I have a dataset where each row represents a citation to an article, along with the difference between the publication date of the article and each reference, like so:
EID ref delta
1 2-s2 r1 0
2 2-s2 r2 3
3 2-s2 r3 22
4 2-s2 r4 100
5 2-s2 r5 7
6 3-s2 r6 1
7 3-s2 r7 0
8 3-s2 r8 1
I want to determine for each distinct EID, how many references fall in different ranges of year deltas (I.e. for a given article, how many references are 1 year old, 2 years old, 4 years old, etc?). I attempted to create buckets for each:
buckets=c(0,1,2,4,8,16,32,64,9999)
bt=bt %>%
mutate(delta = as.numeric(delta)) %>%
mutate(bucket=cut(delta, breaks = buckets))
group = bt %>%
group_by(EID, bucket) %>%
summarise(count=n())
The resulting grouped data is:
EID bucket count
1 2-s2 (1,2] 6
2 2-s2 (2,4] 8
3 2-s2 (4,8] 16
4 2-s2 (8,16] 18
5 2-s2 (16,32] 10
6 3-s2 (1,2] 1
7 3-s2 (2,4] 13
8 3-s2 (4,8] 1
9 4-s1 (4,8] 3
I would like to create a column for each bucket I have, and then group by EID, placing the appropriate count in the appropriate bucket for each EID, where the result looks something like this:
EID (1,2] (2,4] (4,8] (8,16] (16,32]
1 2-s2 6 8 16 18 10
2 3-s2 1 13 1 0 0
2 4-s1 0 0 3 0 0
Looking at the code I used to generate the first table, it seems like I should be able to use unstack(group, bucket~count)

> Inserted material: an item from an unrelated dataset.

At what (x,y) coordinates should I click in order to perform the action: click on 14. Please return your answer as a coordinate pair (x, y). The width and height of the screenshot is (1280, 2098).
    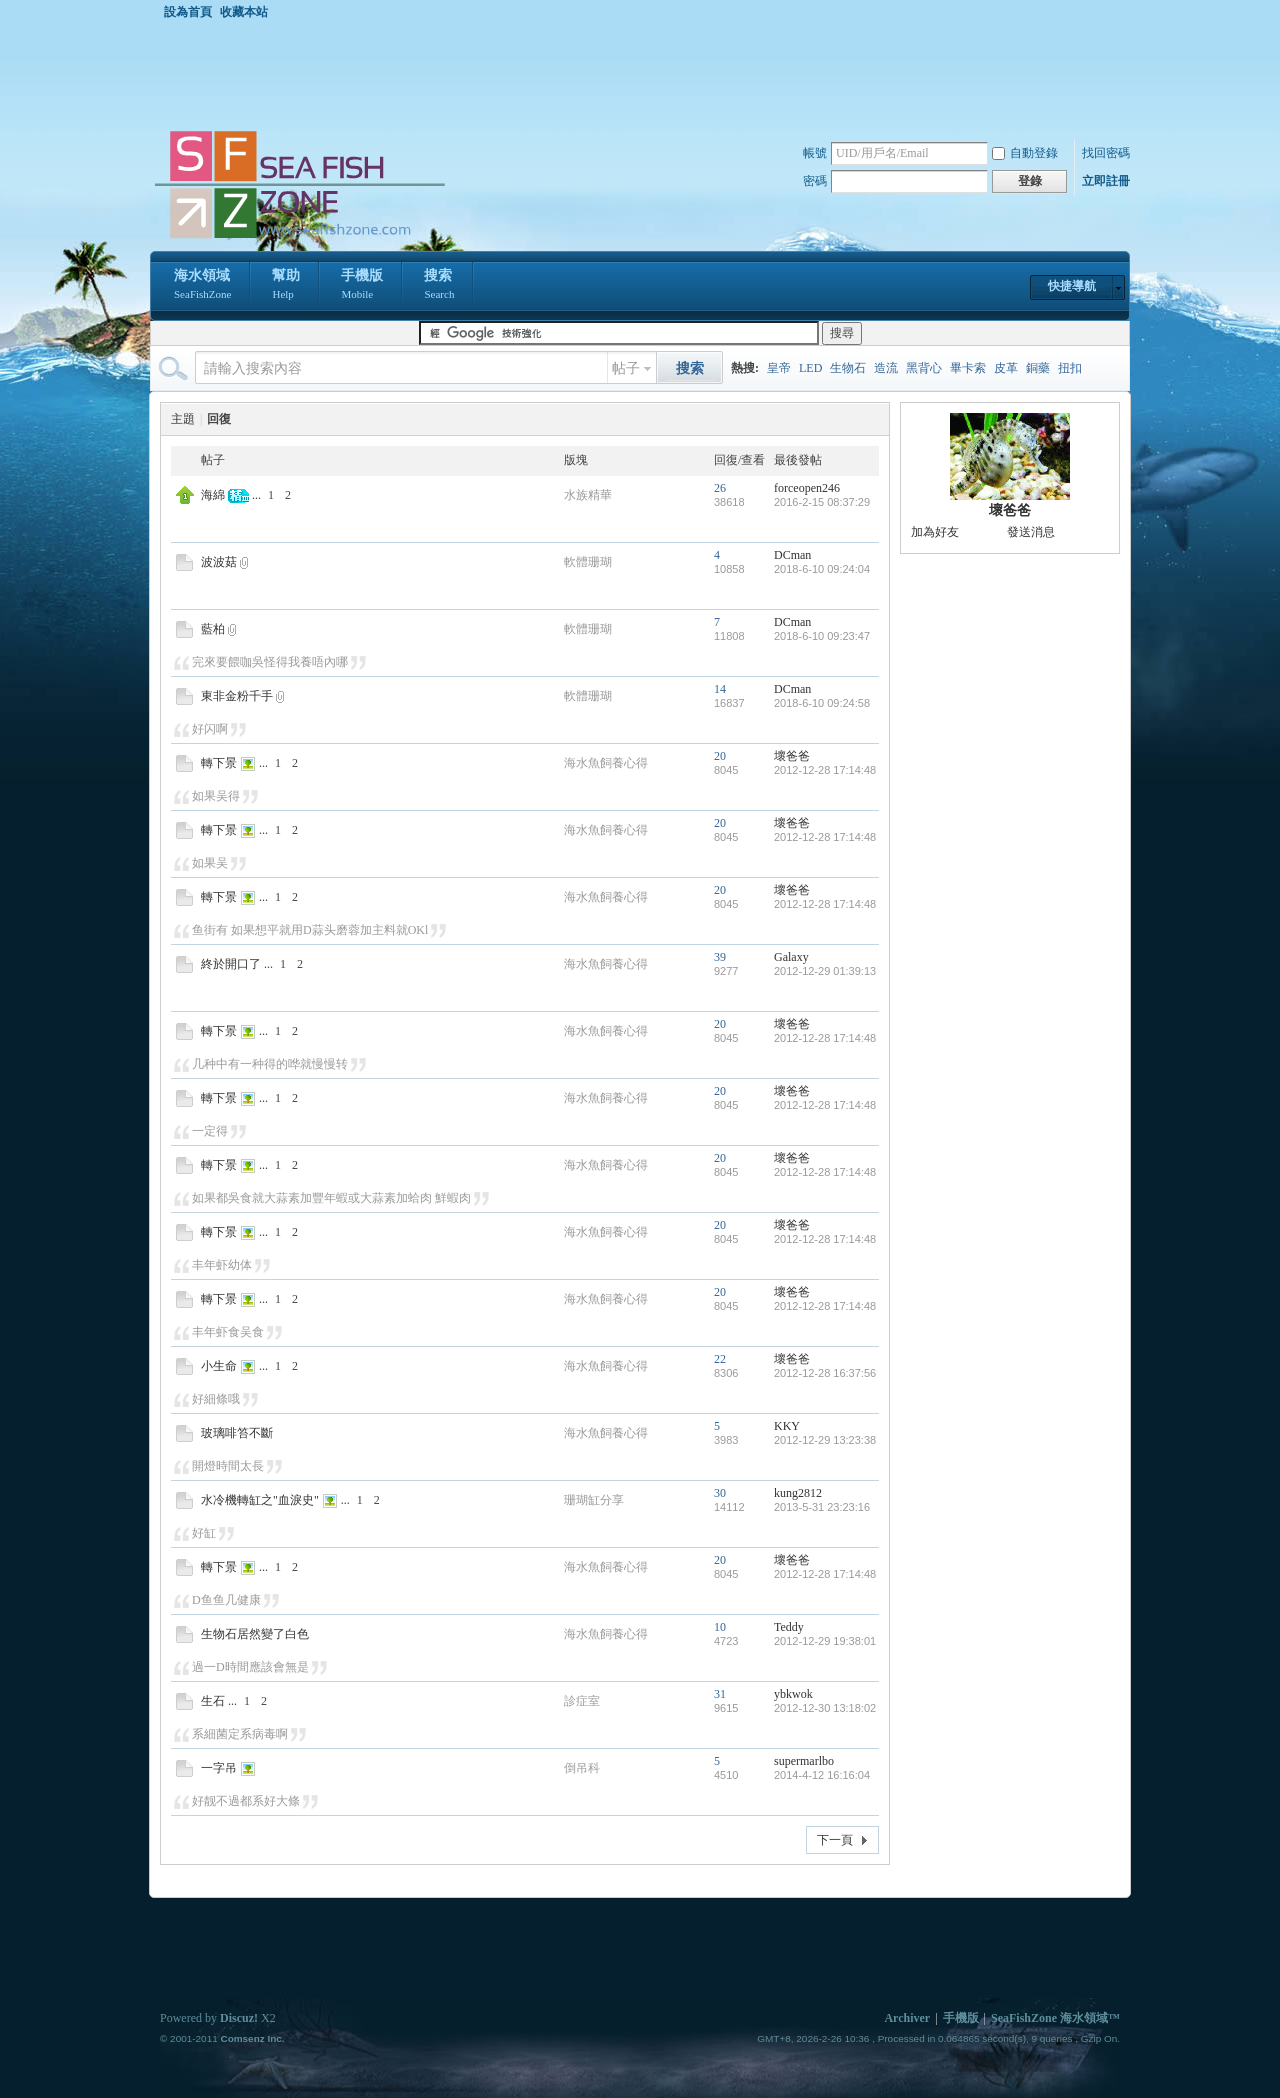     Looking at the image, I should click on (720, 689).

somehow, or just directly automate the creation of these bucket columns using summarise()
but I'm not clear on exactly how to do so. Ideally, I would not have to hard-code in each column; I would like to be able to reference the bucketing list, so if I decide to change the bucketing scheme, it will update accordingly. Thank you!